[Collection entries]

——

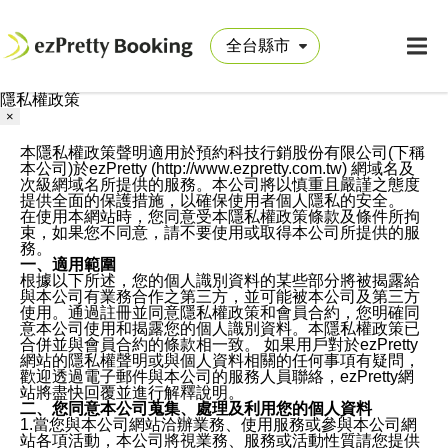
隱私權政策
×
本隱私權政策聲明適用於預約科技行銷股份有限公司(下稱
本公司)於ezPretty (http://www.ezpretty.com.tw) 網域名及
次級網域名所提供的服務。本公司將以慎重且嚴謹之態度
提供全面的保護措施，以確保使用者個人隱私的安全。
在使用本網站時，您同意受本隱私權政策條款及條件所拘
束，如果您不同意，請不要使用或取得本公司所提供的服
務。
一、適用範圍
根據以下所述，您的個人識別資料的某些部分將被揭露給
與本公司有業務合作之第三方，並可能被本公司及第三方
使用。通過註冊並同意隱私權政策和會員合約，您明確同
意本公司使用和揭露您的個人識別資料。本隱私權政策已
合併並與會員合約的條款相一致。 如果用戶對於ezPretty
網站的隱私權聲明或與個人資料相關的任何事項有疑問，
歡迎透過電子郵件與本公司的服務人員聯絡，ezPretty網
站將盡快回覆並進行解釋說明。
二、您同意本公司蒐集、處理及利用您的個人資料
1.當您與本公司網站洽辦業務、使用服務或參與本公司網
站各項活動，本公司將視業務、服務或活動性質請您提供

——

▸ ABOUT THIS TASK
Your answer must be the lines from the one that contains "束，如果您不同意，請不要使用或取得本公司所提供的服" through the last line of the entries above, copied exactly, with no other lines.

▸ RESPONSE TO THE TASK
束，如果您不同意，請不要使用或取得本公司所提供的服
務。
一、適用範圍
根據以下所述，您的個人識別資料的某些部分將被揭露給
與本公司有業務合作之第三方，並可能被本公司及第三方
使用。通過註冊並同意隱私權政策和會員合約，您明確同
意本公司使用和揭露您的個人識別資料。本隱私權政策已
合併並與會員合約的條款相一致。 如果用戶對於ezPretty
網站的隱私權聲明或與個人資料相關的任何事項有疑問，
歡迎透過電子郵件與本公司的服務人員聯絡，ezPretty網
站將盡快回覆並進行解釋說明。
二、您同意本公司蒐集、處理及利用您的個人資料
1.當您與本公司網站洽辦業務、使用服務或參與本公司網
站各項活動，本公司將視業務、服務或活動性質請您提供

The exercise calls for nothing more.